* _Task goal_:
From the line with "punti. Questa vulnerabilità" through the line with "gestire sessioni di", inclusive, return each line of the data below exactly and leave the rest out.

(Stored data entries)

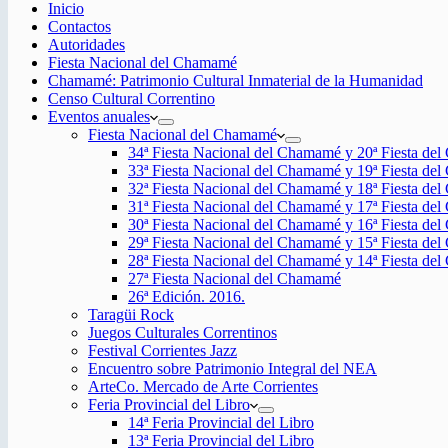
Inicio
Contactos
Autoridades
Fiesta Nacional del Chamamé
Chamamé: Patrimonio Cultural Inmaterial de la Humanidad
Censo Cultural Correntino
Eventos anuales
Fiesta Nacional del Chamamé
34ª Fiesta Nacional del Chamamé y 20ª Fiesta de
33ª Fiesta Nacional del Chamamé y 19ª Fiesta de
32ª Fiesta Nacional del Chamamé y 18ª Fiesta de
31ª Fiesta Nacional del Chamamé y 17ª Fiesta de
30ª Fiesta Nacional del Chamamé y 16ª Fiesta de
29ª Fiesta Nacional del Chamamé y 15ª Fiesta de
28ª Fiesta Nacional del Chamamé y 14ª Fiesta de
27ª Fiesta Nacional del Chamamé
26ª Edición. 2016.
Taragüi Rock
Juegos Culturales Correntinos
Festival Corrientes Jazz
Encuentro sobre Patrimonio Integral del NEA
ArteCo. Mercado de Arte Corrientes
Feria Provincial del Libro
14ª Feria Provincial del Libro
13ª Feria Provincial del Libro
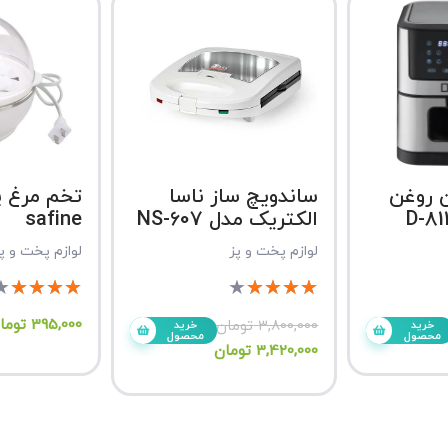
 روغن
ساندویچ ساز ناسا
تخم مرغ پ
الکتریک مدل NS-607
safine
لوازم پخت و پز
لوازم پخت و پ
★
★
★
★
★
★
★
★
★
★
395,000
توما
3,800,000
تومان
خرید
خرید
محصول
محصول
3,420,000
تومان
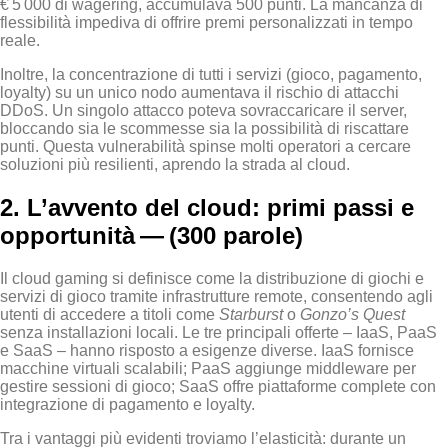
€ 5 000 di wagering, accumulava 500 punti. La mancanza di
flessibilità impediva di offrire premi personalizzati in tempo
reale.
Inoltre, la concentrazione di tutti i servizi (gioco, pagamento,
loyalty) su un unico nodo aumentava il rischio di attacchi
DDoS. Un singolo attacco poteva sovraccaricare il server,
bloccando sia le scommesse sia la possibilità di riscattare
punti. Questa vulnerabilità spinse molti operatori a cercare
soluzioni più resilienti, aprendo la strada al cloud.
2. L’avvento del cloud: primi passi e
opportunità — (300 parole)
Il cloud gaming si definisce come la distribuzione di giochi e
servizi di gioco tramite infrastrutture remote, consentendo agli
utenti di accedere a titoli come
Starburst
o
Gonzo’s Quest
senza installazioni locali. Le tre principali offerte – IaaS, PaaS
e SaaS – hanno risposto a esigenze diverse. IaaS fornisce
macchine virtuali scalabili; PaaS aggiunge middleware per
gestire sessioni di gioco; SaaS offre piattaforme complete con
integrazione di pagamento e loyalty.
Tra i vantaggi più evidenti troviamo l’elasticità: durante un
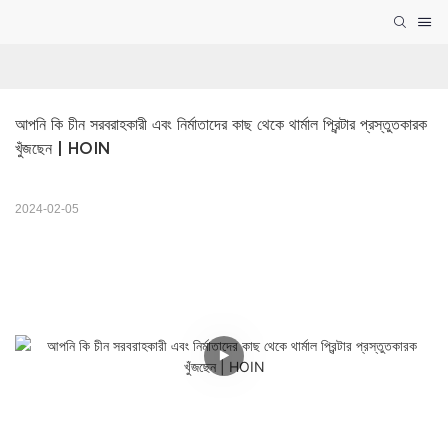
আপনি কি চীন সরবরাহকারী এবং নির্মাতাদের কাছ থেকে থার্মাল প্রিন্টার প্রস্তুতকারক 
খুঁজছেন | HOIN
2024-02-05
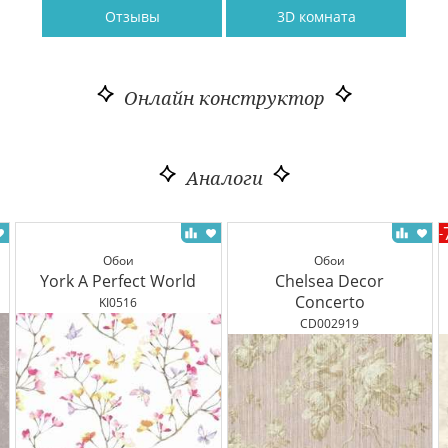
Отзывы
3D комната
Онлайн конструктор
Аналоги
-
Обои
Обои
York A Perfect World
Chelsea Decor
Concerto
KI0516
CD002919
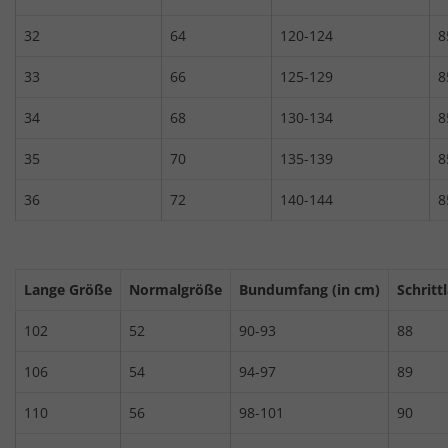
32
64
120-124
8
33
66
125-129
8
34
68
130-134
8
35
70
135-139
8
36
72
140-144
8
Lange Größe
Normalgröße
Bundumfang (in cm)
Schritt
102
52
90-93
88
106
54
94-97
89
110
56
98-101
90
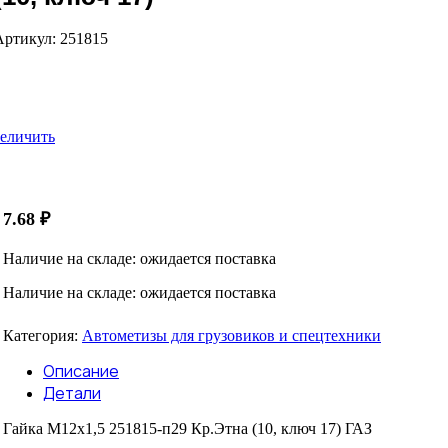
Артикул:
251815
еличить
7.68
₽
Наличие на складе: ожидается поставка
Наличие на складе: ожидается поставка
Категория:
Автометизы для грузовиков и спецтехники
Описание
Детали
Гайка М12х1,5 251815-п29 Кр.Этна (10, ключ 17) ГАЗ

* _Answer for this exercise_:
punti. Questa vulnerabilità spinse molti operatori a cercare
soluzioni più resilienti, aprendo la strada al cloud.
2. L’avvento del cloud: primi passi e
opportunità — (300 parole)
Il cloud gaming si definisce come la distribuzione di giochi e
servizi di gioco tramite infrastrutture remote, consentendo agli
utenti di accedere a titoli come
Starburst
o
Gonzo’s Quest
senza installazioni locali. Le tre principali offerte – IaaS, PaaS
e SaaS – hanno risposto a esigenze diverse. IaaS fornisce
macchine virtuali scalabili; PaaS aggiunge middleware per
gestire sessioni di gioco; SaaS offre piattaforme complete con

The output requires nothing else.